MINNEAPOLIS — As of Tuesday, there are two familiar faces in the hunt to be the next top prosecutor in Minnesota's largest court system.
Rep. Ryan Winkler, the Minnesota House Majority Leader, formally announced he's running for Hennepin County Attorney next year. It came a week after longtime Hennepin County public defender Mary Moriarty jumped into the race to replace Mike Freeman, who isn't seeking another term.
Rep. Winkler, a Golden Valley corporate lawyer, has served 11 years in the legislature and is the second highest ranking lawmaker in the Minn. House of Representatives. But he said he believes he can make a difference reforming criminal justice in these volatile times.
"There is a big conversation and a reckoning happening on crime and race and disparities in our criminal justice system, and I think people are really hungry for somebody who can pull us together around a progressive vision for public safety in Minneapolis and surrounding suburbs," Winkler told KARE Tuesday.
Early in his tenure at the State Capitol, Winkler crafted the bill to compensate victims and survivors of the 35W Bridge collapse. More recently, he has led the charge to legalize cannabis and create a blueprint for the cannabis industry in Minnesota.
Winkler has pressed the case that enforcement of marijuana laws has had a disproportionately hard impact on persons of color and the communities they where they live.
"That’s why we included expungement provisions that would lead the nation, that’s why we focused on business development with the communities affected by the war on drugs."
He said he believes the Hennepin County Attorney's Office should proactively build more bridges and partnerships with local communities and organizations, to restore trust in the justice system in wake of George Floyd's murder during an arrest in Minneapolis.
Winkler said he doesn't view his lack of criminal court experience as a liability in this election.
"There is no shortage of courtroom expertise in the county attorney’s office. I think what we need is public-facing leadership and an effort to build trust in communities and across different parts of the county."
Mary Moriarty spent 31 years in the Hennepin County Public Defender's Office and became the first woman to lead that office in 2014. She says she's gained key insights along the way that would help her enact needed reforms in the county attorney's office.

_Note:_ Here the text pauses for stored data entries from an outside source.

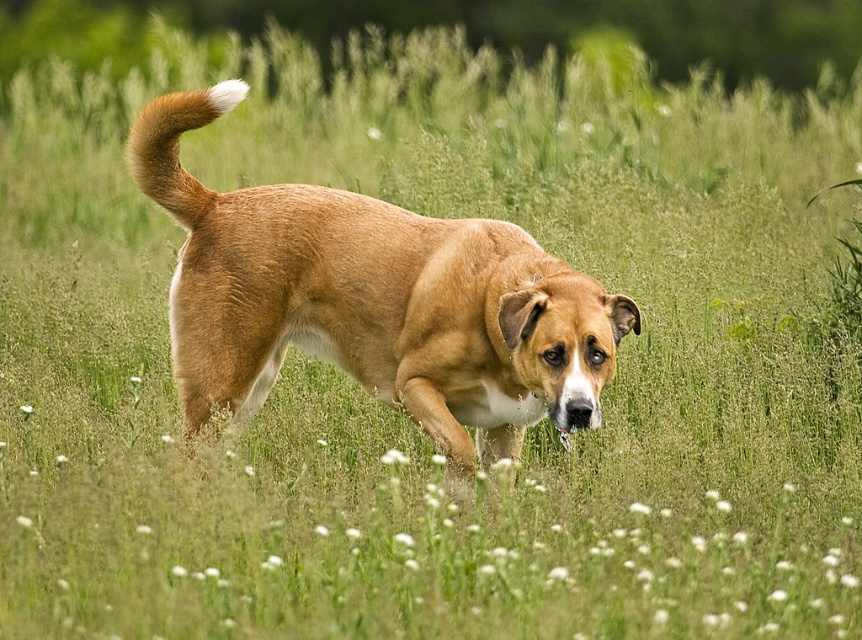 Question: Does golden fur tail at upper left appear over white fluffy flower at center?

Choices:
 (A) no
 (B) yes

Answer: (B)

Question: Is golden fur dog at center wider than golden fur tail at upper left?

Choices:
 (A) yes
 (B) no

Answer: (A)

Question: Can you confirm if golden fur tail at upper left is wider than white fluffy flower at center?

Choices:
 (A) yes
 (B) no

Answer: (A)

Question: Which object appears closest to the camera in this image?

Choices:
 (A) golden fur tail at upper left
 (B) golden fur dog at center

Answer: (B)

Question: Estimate the real-world distances between objects in this image. Which object is closer to the golden fur tail at upper left?

Choices:
 (A) white fluffy flower at center
 (B) golden fur dog at center

Answer: (B)

Question: Which of the following is the farthest from the observer?

Choices:
 (A) (182, 172)
 (B) (22, 410)

Answer: (B) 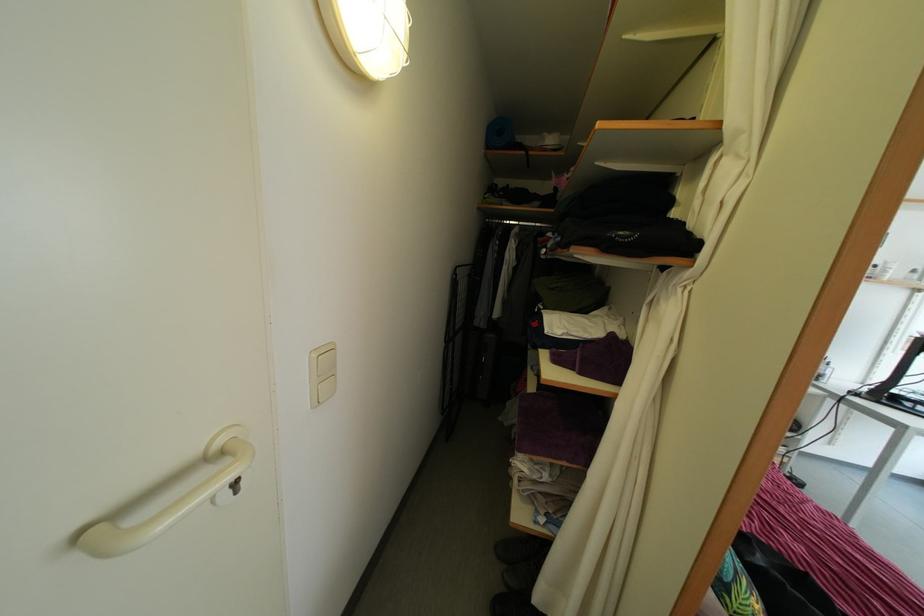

"I have 22 years in the courtroom trying cases. I’ve watched prosecutors. I know how the county system works from the inside. I have experience managing a large law office, the Public Defender's office," Moriarty told KARE.
"I understand the humanity of people who are accused as well as the humanity of people who are harmed by the system. I understand that what we’ve been doing for decades hasn’t worked."
Moriarty said the recidivism rate -- people returning to jail multiple times -- is proof that the justice system is failing to restore and rehabilitate people. She also said the response to people caught up in the opioid crisis needs to take more of a public health approach.
"We incarcerate people – that does not help them overcome their substance abuse disorder or go into recovery. So, we need a harm reduction approach, not continued incarceration of people who struggle with substance abuse disorder."
She said the Hennepin County Attorney's Office could also play a role in curbing police misconduct by scrutinizing behavior captured on body camera footage. She said public defenders and prosecutors are the ones most likely to view body cam footage, so they're in a unique position to play the role of watchdogs.
"When prosecutors see a violation of policy or constitutional rights, they can be talking to that police officer about it, they can be talking to police leadership."
The Minnesota Board of Public Defense suspended Moriarty from her job in 2019, citing social media posts on racial justice, posts members believed were offensive. In 2020, they voted against renewing her as chief public defender, prompting Moriarity to file a lawsuit. The board agreed to pay her $300,000 to settle the suit earlier this year.
Other candidates are expected to enter the race between now and next spring. They'll all square off in a nonpartisan primary in August of 2022, with the top two candidates moving to the November ballot.